(Data section):
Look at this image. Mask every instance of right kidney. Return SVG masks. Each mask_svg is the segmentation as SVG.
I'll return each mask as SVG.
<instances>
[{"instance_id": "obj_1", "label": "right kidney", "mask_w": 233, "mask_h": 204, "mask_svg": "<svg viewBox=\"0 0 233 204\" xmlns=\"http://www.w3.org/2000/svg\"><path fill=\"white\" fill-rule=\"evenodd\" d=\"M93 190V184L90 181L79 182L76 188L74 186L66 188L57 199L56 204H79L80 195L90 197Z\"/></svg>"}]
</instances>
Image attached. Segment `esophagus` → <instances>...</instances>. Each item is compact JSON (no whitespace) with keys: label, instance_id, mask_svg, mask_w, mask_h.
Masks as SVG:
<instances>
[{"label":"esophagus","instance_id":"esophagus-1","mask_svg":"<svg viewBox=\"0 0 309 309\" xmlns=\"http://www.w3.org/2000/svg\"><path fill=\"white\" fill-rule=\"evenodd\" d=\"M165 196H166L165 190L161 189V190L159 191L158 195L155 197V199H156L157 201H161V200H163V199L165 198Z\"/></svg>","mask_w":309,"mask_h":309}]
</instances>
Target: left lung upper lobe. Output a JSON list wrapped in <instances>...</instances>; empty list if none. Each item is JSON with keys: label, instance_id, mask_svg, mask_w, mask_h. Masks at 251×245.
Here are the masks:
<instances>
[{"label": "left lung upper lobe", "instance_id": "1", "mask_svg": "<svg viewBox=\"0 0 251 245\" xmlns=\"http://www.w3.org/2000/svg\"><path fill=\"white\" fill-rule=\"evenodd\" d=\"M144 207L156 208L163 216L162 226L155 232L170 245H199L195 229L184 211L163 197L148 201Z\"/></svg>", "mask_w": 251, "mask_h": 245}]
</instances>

(Work to be completed): Each entry above needs to be output exactly as written.

(Task response):
Look at this image. Mask every instance of right kidney. Return SVG masks. Each mask_svg is the segmentation as SVG.
I'll return each mask as SVG.
<instances>
[{"instance_id": "obj_1", "label": "right kidney", "mask_w": 233, "mask_h": 204, "mask_svg": "<svg viewBox=\"0 0 233 204\" xmlns=\"http://www.w3.org/2000/svg\"><path fill=\"white\" fill-rule=\"evenodd\" d=\"M93 190V184L90 181L79 182L76 188L74 186L66 188L57 199L56 204H79L80 195L90 197Z\"/></svg>"}]
</instances>
Image attached. Segment `esophagus` → <instances>...</instances>. Each item is compact JSON (no whitespace) with keys: label, instance_id, mask_svg, mask_w, mask_h.
Masks as SVG:
<instances>
[{"label":"esophagus","instance_id":"esophagus-1","mask_svg":"<svg viewBox=\"0 0 309 309\" xmlns=\"http://www.w3.org/2000/svg\"><path fill=\"white\" fill-rule=\"evenodd\" d=\"M165 196H166L165 190L161 189V190L159 191L158 195L155 197V199H156L157 201H161V200H163V199L165 198Z\"/></svg>","mask_w":309,"mask_h":309}]
</instances>
Target: left lung upper lobe. Output a JSON list wrapped in <instances>...</instances>; empty list if none. Each item is JSON with keys: label, instance_id, mask_svg, mask_w, mask_h. Masks at 251×245.
Here are the masks:
<instances>
[{"label": "left lung upper lobe", "instance_id": "1", "mask_svg": "<svg viewBox=\"0 0 251 245\" xmlns=\"http://www.w3.org/2000/svg\"><path fill=\"white\" fill-rule=\"evenodd\" d=\"M144 207L156 208L163 216L162 226L155 232L170 245H199L195 229L184 211L163 197L148 201Z\"/></svg>", "mask_w": 251, "mask_h": 245}]
</instances>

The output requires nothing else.